Europe, Japan and the US certainly face an extended period of economic turbulence and slow growth, particularly in the first half of the decade. But as we will see, half of the macro trends affect both emerging and advanced economies. Thus, while we embrace the exciting opportunities in emerging markets, we also see opportunities where many commentators see none right now—in the home markets of many of the world’s leading businesses.

A shift in global growth. Although we will continue to see pockets of economic turbulence, look for the global economy to expand at a 3.6 percent annual rate over the longer term, resulting in world GDP swelling to $90 trillion by 2020—40 percent larger than it is today. The sources of economic growth will tilt increasingly toward emerging economies. Whereas the advanced economies currently generate two-thirds of global GDP, developing and emerging economies will contribute an outsized share of the growth in the future. By 2020, the advanced economies’ proportion of world GDP will drop to 58 percent, a sizable change over a relatively short period.

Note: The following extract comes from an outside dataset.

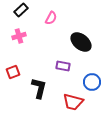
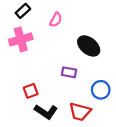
pink cross: (19, 36) -> (21, 39), size x1.5
red square: (13, 72) -> (31, 91), moved
black L-shape: (39, 88) -> (46, 112), moved, turned 110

The growth of world population by 750 million, nearly all of it originating in developing and emerging economies, will account for about one-quarter of the rise in GDP. Increased productivity will generate the rest, as per capita GDP grows by 30 percent over that period. But, while we expect the next few years to remain challenging in the West, we can see a path for growth to accelerate in the latter half of the decade, particularly if governments begin tackling their public and private debt burdens. Indeed, our analysis anticipates that Europe and the US will contribute an additional $8 trillion to global GDP by 2020.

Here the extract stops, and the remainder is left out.